The major role that revision vs. primary ACLR has on every outcome measure clearly supports the role of additional research aimed at understanding and improving outcomes after revision ACLR. Thus, the importance of a multicenter study of revision ACL reconstructions is once again confirmed. Multivariable analysis of a large group of revision ACL reconstructions will be necessary to determine the predictors in revision surgery for these poor outcomes. Since revision ACLR has such a large negative effect on outcome even when controlling through multivariable analysis for articular cartilage and meniscus injuries and treatment, every effort should be made for secondary prevention of ACLR graft tear.

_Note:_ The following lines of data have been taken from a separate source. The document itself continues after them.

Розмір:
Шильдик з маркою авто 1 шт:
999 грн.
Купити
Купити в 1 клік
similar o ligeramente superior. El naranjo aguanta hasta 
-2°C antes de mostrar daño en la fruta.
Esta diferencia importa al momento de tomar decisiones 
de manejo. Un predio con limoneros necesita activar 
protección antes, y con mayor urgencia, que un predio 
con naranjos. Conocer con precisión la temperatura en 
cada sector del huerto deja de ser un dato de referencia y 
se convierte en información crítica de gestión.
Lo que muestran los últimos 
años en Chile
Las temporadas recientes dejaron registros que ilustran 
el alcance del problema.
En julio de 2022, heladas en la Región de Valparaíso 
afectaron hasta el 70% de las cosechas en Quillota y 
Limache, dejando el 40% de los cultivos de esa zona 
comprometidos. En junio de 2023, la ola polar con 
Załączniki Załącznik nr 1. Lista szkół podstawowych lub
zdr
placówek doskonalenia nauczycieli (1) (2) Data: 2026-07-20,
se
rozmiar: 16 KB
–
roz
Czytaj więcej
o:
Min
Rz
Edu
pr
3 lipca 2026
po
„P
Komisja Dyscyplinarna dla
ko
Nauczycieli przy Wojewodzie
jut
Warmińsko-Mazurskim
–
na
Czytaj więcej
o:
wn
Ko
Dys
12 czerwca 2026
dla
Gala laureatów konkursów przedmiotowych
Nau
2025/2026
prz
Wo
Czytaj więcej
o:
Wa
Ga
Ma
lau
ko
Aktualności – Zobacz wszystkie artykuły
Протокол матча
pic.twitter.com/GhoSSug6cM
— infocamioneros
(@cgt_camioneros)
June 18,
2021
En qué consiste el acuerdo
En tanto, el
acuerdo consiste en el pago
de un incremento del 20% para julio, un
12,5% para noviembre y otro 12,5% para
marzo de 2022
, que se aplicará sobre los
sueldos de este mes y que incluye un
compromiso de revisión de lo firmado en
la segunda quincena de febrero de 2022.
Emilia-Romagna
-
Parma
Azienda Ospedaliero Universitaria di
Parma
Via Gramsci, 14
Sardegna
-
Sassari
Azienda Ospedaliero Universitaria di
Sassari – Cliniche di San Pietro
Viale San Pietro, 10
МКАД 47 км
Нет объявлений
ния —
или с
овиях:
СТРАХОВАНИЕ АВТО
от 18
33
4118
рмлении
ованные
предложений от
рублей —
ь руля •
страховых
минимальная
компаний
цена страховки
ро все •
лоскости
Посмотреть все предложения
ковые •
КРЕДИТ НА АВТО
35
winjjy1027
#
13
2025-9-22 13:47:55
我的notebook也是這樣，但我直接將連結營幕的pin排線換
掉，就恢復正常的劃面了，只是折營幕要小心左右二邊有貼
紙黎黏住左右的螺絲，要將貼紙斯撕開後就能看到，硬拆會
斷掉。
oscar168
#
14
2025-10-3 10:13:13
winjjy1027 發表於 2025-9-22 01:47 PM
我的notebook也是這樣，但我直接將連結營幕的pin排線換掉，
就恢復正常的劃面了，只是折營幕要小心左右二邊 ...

In conclusion, our MOON results found that choosing an autograft would significantly and in a clinically meaningful way improve sports function (IKDC, KOOSsports/rec) and knee-related quality of life (KOOSkrqol), whilst not smoking is associated with better IKDC and KOOSkrqol scores, and a lower BMI is predictive of better IKDC and KOOSsports/rec scores. The actual improvement in outcomes can be predicted for each outcome by use of the respective nomograms. Unfortunately, no modifiable predictors were identified for the declining Marx Activity scale. Since revision ACLR has the most powerful negative effect on outcome, secondary prevention strategies should be explored and tested.